A banda gástrica é uma coisa do passado?
Muito se evoluiu desde a velhinha e abandonada banda gástrica, cujo transitório sucesso dependia do esforço e motivação dos doentes.
Temos atualmente disponíveis técnicas cirúrgicas muito mais ambiciosas, adaptáveis e customizáveis às necessidades específicas do doente, capazes de resultados excelentes, de forma muito mais confortável e compatível com a vida social que todos ambicionamos e merecemos.
Como funciona a cirurgia bariátrica?
A cirurgia bariátrica, destinando-se a formas mais expressivas de obesidade ou a casos resistentes ao tratamento conservador (dietético, condicionalismo físico e farmacológico), atua em doentes metabolicamente mais desequilibrados e que, por isso, mais têm a beneficiar com ela. A prevenção ou remissão da diabetes tipo 2 e a diminuição de outros fatores de risco cardiovascular são exemplo do enorme impacto que esta cirurgia pode ter na nossa sociedade.
Sendo a obesidade uma doença crónica, multifatorial e complexa, com grande variabilidade de causas de doente para doente, a abordagem multidisciplinar é fundamental
Em 2019 esperava-se, em média, 16 meses por uma cirurgia de tratamento da obesidade. Quais foram as consequências da pandemia para este valor?
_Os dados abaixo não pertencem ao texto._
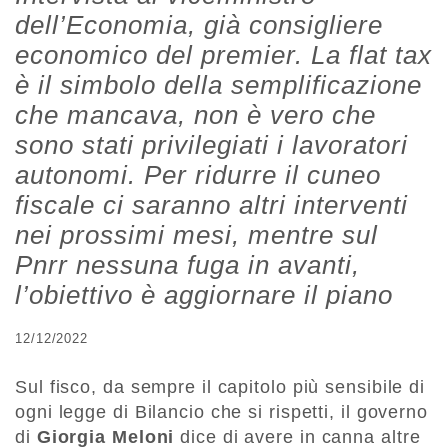
dell’Economia, già consigliere
economico del premier. La flat tax
è il simbolo della semplificazione
che mancava, non è vero che
sono stati privilegiati i lavoratori
autonomi. Per ridurre il cuneo
fiscale ci saranno altri interventi
nei prossimi mesi, mentre sul
Pnrr nessuna fuga in avanti,
l’obiettivo è aggiornare il piano
12/12/2022
Sul fisco, da sempre il capitolo più sensibile di
ogni legge di Bilancio che si rispetti, il governo
di
Giorgia Meloni
dice di avere in canna altre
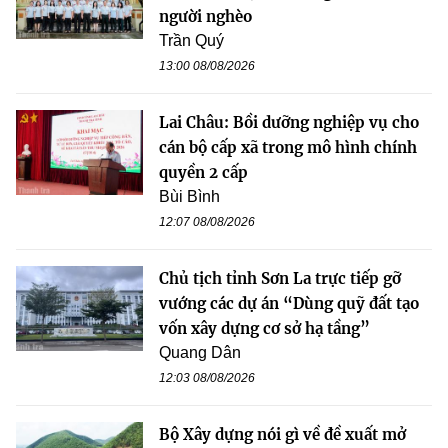
người nghèo
Trần Quý
13:00 08/08/2026
Lai Châu: Bồi dưỡng nghiệp vụ cho
cán bộ cấp xã trong mô hình chính
quyền 2 cấp
Bùi Bình
12:07 08/08/2026
Chủ tịch tỉnh Sơn La trực tiếp gỡ
vướng các dự án “Dùng quỹ đất tạo
vốn xây dựng cơ sở hạ tầng”
Quang Dân
12:03 08/08/2026
Bộ Xây dựng nói gì về đề xuất mở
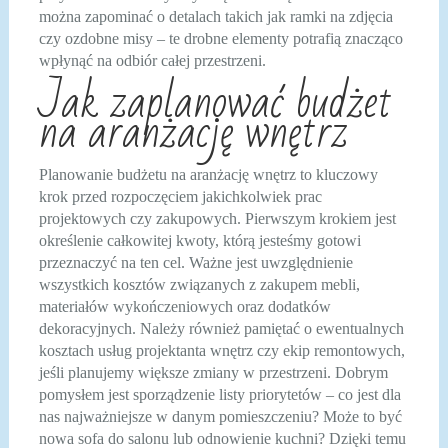
można zapominać o detalach takich jak ramki na zdjęcia
czy ozdobne misy – te drobne elementy potrafią znacząco
wpłynąć na odbiór całej przestrzeni.
Jak zaplanować budżet
na aranżację wnętrz
Planowanie budżetu na aranżację wnętrz to kluczowy
krok przed rozpoczęciem jakichkolwiek prac
projektowych czy zakupowych. Pierwszym krokiem jest
określenie całkowitej kwoty, którą jesteśmy gotowi
przeznaczyć na ten cel. Ważne jest uwzględnienie
wszystkich kosztów związanych z zakupem mebli,
materiałów wykończeniowych oraz dodatków
dekoracyjnych. Należy również pamiętać o ewentualnych
kosztach usług projektanta wnętrz czy ekip remontowych,
jeśli planujemy większe zmiany w przestrzeni. Dobrym
pomysłem jest sporządzenie listy priorytetów – co jest dla
nas najważniejsze w danym pomieszczeniu? Może to być
nowa sofa do salonu lub odnowienie kuchni? Dzięki temu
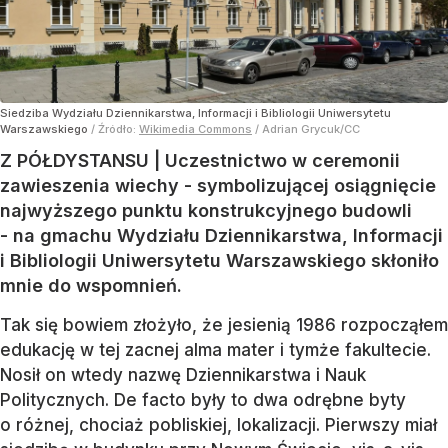
Siedziba Wydziału Dziennikarstwa, Informacji i Bibliologii Uniwersytetu
Warszawskiego
/ Źródło:
Wikimedia Commons
/
Adrian Grycuk/CC
Z PÓŁDYSTANSU | Uczestnictwo w ceremonii
zawieszenia wiechy - symbolizującej osiągnięcie
najwyższego punktu konstrukcyjnego budowli
- na gmachu Wydziału Dziennikarstwa, Informacji
i Bibliologii Uniwersytetu Warszawskiego skłoniło
mnie do wspomnień.
Tak się bowiem złożyło, że jesienią 1986 rozpocząłem
edukację w tej zacnej alma mater i tymże fakultecie.
Nosił on wtedy nazwę Dziennikarstwa i Nauk
Politycznych. De facto były to dwa odrębne byty
o różnej, chociaż pobliskiej, lokalizacji. Pierwszy miał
No que respeita ao CRI de Obesidade do CHUSJ, após um período de interregno da atividade cirúrgica no início da pandemia em 2020, a mesma foi retomada e acelerada de forma a cumprir os números inicialmente contratualizados. Tal foi conseguido, mantendo-se o aumento da capacidade de resposta cirúrgica no ano seguinte, cumprindo um plano de expansão previamente definido e acordado com a Administração. Em simultâneo, o número de referenciações por Obesidade provindos dos Centros de Saúde, fruto da pressão da atividade COVID-19, diminuiu e ajudou a alcançar o reequilíbrio da nossa capacidade de resposta. Verificamos, no entanto, e de forma expectável, um recente acréscimo de referenciações de doentes vindos dos Cuidados de Saúde Primários, que atingiu os 65% de aumento nos 2 primeiros meses do ano, relativamente a período homólogo de 2021.
Qual é atualmente o tempo de espera?
Atualmente, o tempo de espera médio para a primeira consulta de tratamento da Obesidade é de 2,5 meses, tendo sido efetuado um esforço adicional muito significativo de crescimento na capacidade de resposta do CRI-O (das 500 cirurgias/ano de 2019 prevemos um crescimento para as 740 cirurgias este ano e 820 para 2023). Perante o aumento previsível da pressão no tratamento destes doentes, estamos disponíveis para assumir as nossas responsabilidades e adaptarmo-nos de forma empenhada a esta nova realidade.
De que forma é que uma abordagem multidisciplinar do tratamento da obesidade, como aquela que implementam no CRI de Obesidade, faz a diferença?
Sendo a obesidade uma doença crónica, multifatorial e complexa, com grande variabilidade de causas de doente para doente, a abordagem multidisciplinar é fundamental na preparação para a cirurgia e, ainda mais, no acompanhamento pós-operatório. As competências acumuladas de Endocrinologistas, Cirurgiões, Nutricionistas, Gastroenterologistas, Psicólogos e Psiquiatras possibilitam a adequação de protocolos internacionalmente validados à especificidade que cada doente exige para um resultado adequado no imediato e, muito mais desafiador, a longo prazo.
Os Centros de Responsabilidade Integrados, com um tipo de organização de recursos humanos muito focada em objetivos concretos e conhecidos por todos, funcionam como elemento agregador e motivador de um conjunto necessariamente heterogéneo de profissionais: favorece o espírito de grupo e de missão.